Estate planning may be a simple matter or a very complex one, depending on your circumstances. Let’s review the cases where it could be a do it yourself matter versus hiring an attorney. We’ll also identify the exceptions to the rule so that you don’t try to create estate planning documents that won’t hold up in court after your death.
Single, no kids
If you are single without children of any age, your estate planning is probably simple, and you could consider writing your will yourself.The exception to this is if you want to set up a trust fund that doles out money to various charities and excludes related heirs.
Talk to an attorney so that the will is drawn up in accordance with the local law that cannot be challenged by a nephew or grand-niece. And don’t forget to exclude illegitimate children from your will if you want to eliminate the risk that an ex-comes forward to claim your estate upon your death after telling you that the baby isn’t yours.
Single with kids
If you are single with dependent children, you should consult with an attorney to draw up a will. The will needs to be set up to designate acceptable guardians for your children if you don’t have the other parent in their life able to take care of them. If you’re divorced, you should still try to name alternate guardians in case your ex-doesn’t or can’t take care of them. Do your due diligence to keep your children out of the foster care system.
If you are recently divorced with children, you should consider talking to an attorney to update your will or estate plan so that your ex-doesn’t inherit your assets along with the children. An estate planning expert can set up a trust that doles out the money for legitimate expenses while protecting the assets until the children are old enough to inherit.
Married, no children
If you are married without children of any age, you could do a will yourself and cover your estate planning needs. The will can simply say ‘everything to my spouse’. The possible exception to this is if you’re in a second marriage. If you want everything to go to your current spouse because of a split with a former spouse, talk to an attorney.
Married with children
If you are married with children, you can try a do it yourself approach with a will that leaves everything to your spouse. However, this leaves open the possibility of a legal mess if both you and your spouse pass in a short period of time.

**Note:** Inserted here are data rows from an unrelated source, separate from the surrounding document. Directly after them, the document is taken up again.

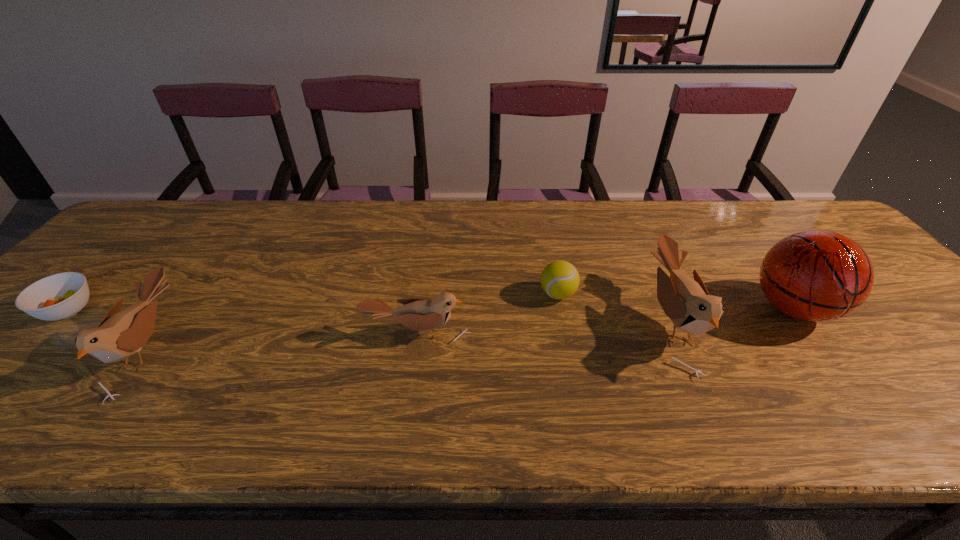 At what (x,y) coordinates should I click in order to perform the action: click on the second object from left to right. Please return your answer as a coordinate pair (x, y). Looking at the image, I should click on (122, 333).

The width and height of the screenshot is (960, 540). I want to click on the second tallest bird, so click(x=122, y=333).

Locate an element on the screen. The height and width of the screenshot is (540, 960). the shortest bird is located at coordinates (416, 314).

Find the location of `the third shortest object`. the third shortest object is located at coordinates (416, 314).

This screenshot has height=540, width=960. What are the coordinates of `the rightmost bird` in the screenshot? It's located at (685, 301).

Identify the location of basketball. (816, 276).

The height and width of the screenshot is (540, 960). In order to click on the tallest object in this screenshot , I will do `click(816, 276)`.

Identify the location of the second shortest object. The height and width of the screenshot is (540, 960). (559, 279).

Find the location of a particular element. Image resolution: width=960 pixels, height=540 pixels. tennis ball is located at coordinates (559, 279).

Where is `soup bowl`? This screenshot has width=960, height=540. soup bowl is located at coordinates (59, 296). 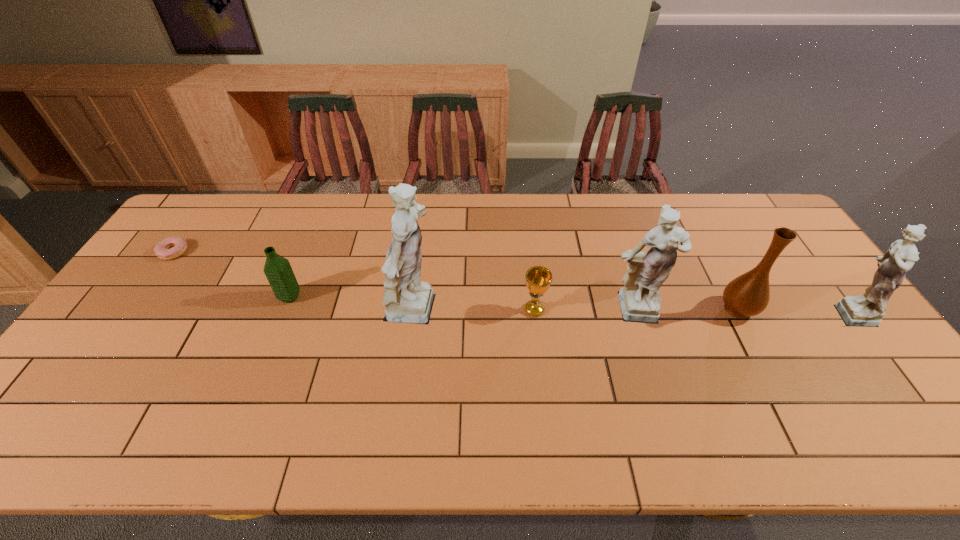 Find the location of a particular element. The height and width of the screenshot is (540, 960). the fifth object from right to left is located at coordinates (408, 300).

You are a GUI agent. You are given a task and a screenshot of the screen. Output one action in this format:
    pyautogui.click(x=<x>, y=<y>)
    Task: Click on the second tallest object
    
    Given the screenshot: What is the action you would take?
    pyautogui.click(x=639, y=299)

The height and width of the screenshot is (540, 960). I want to click on the second figurine from right to left, so click(x=639, y=299).

This screenshot has height=540, width=960. Find the location of `the rightmost figurine`. the rightmost figurine is located at coordinates (867, 310).

This screenshot has width=960, height=540. I want to click on the shortest figurine, so click(867, 310).

Locate an element on the screen. the third shortest object is located at coordinates (278, 271).

What are the coordinates of `water bottle` in the screenshot? It's located at (278, 271).

In order to click on the shortest object in this screenshot , I will do `click(178, 246)`.

Where is `the leftmost object`? The width and height of the screenshot is (960, 540). the leftmost object is located at coordinates (178, 246).

The width and height of the screenshot is (960, 540). What are the coordinates of `vase` in the screenshot? It's located at tap(748, 295).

Your estate plan needs to address the long-term needs of the children. Who is the primary guardian for the children if one parent passes and the other incapacitated? Who is the secondary guardian for the children if the first cannot take in the kids?
Another issue is financial. Your teens cannot inherit your assets and manage their bills, and your toddlers certainly won’t be able to manage money for years. This is why your estate plan needs to designate someone to manage the money after it is put in a trust for the sake of the children, though this role may be assigned to the children’s guardian.
Another occasion for consulting with an estate planning lawyer is setting up the right estate plan to provide for a disabled spouse or child after the breadwinner dies.If you own a family business or a farm and want to plan on how to keep it from being liquidated to pay estate taxes, consult with an estate planning expert. You may need to take steps while alive to ensure that the business can pass on intact to your chosen heirs.
Whether you can plan your estate on your own depends on your situation. In some cases, you could get by with a DIY will or estate plan, though it is not recommended. If you’re married with minor children, have anyone who is literally a lifetime dependent of yours who will be left behind, or have an estate complicated by second marriages and competing heirs, then you should definitely consult with an attorney.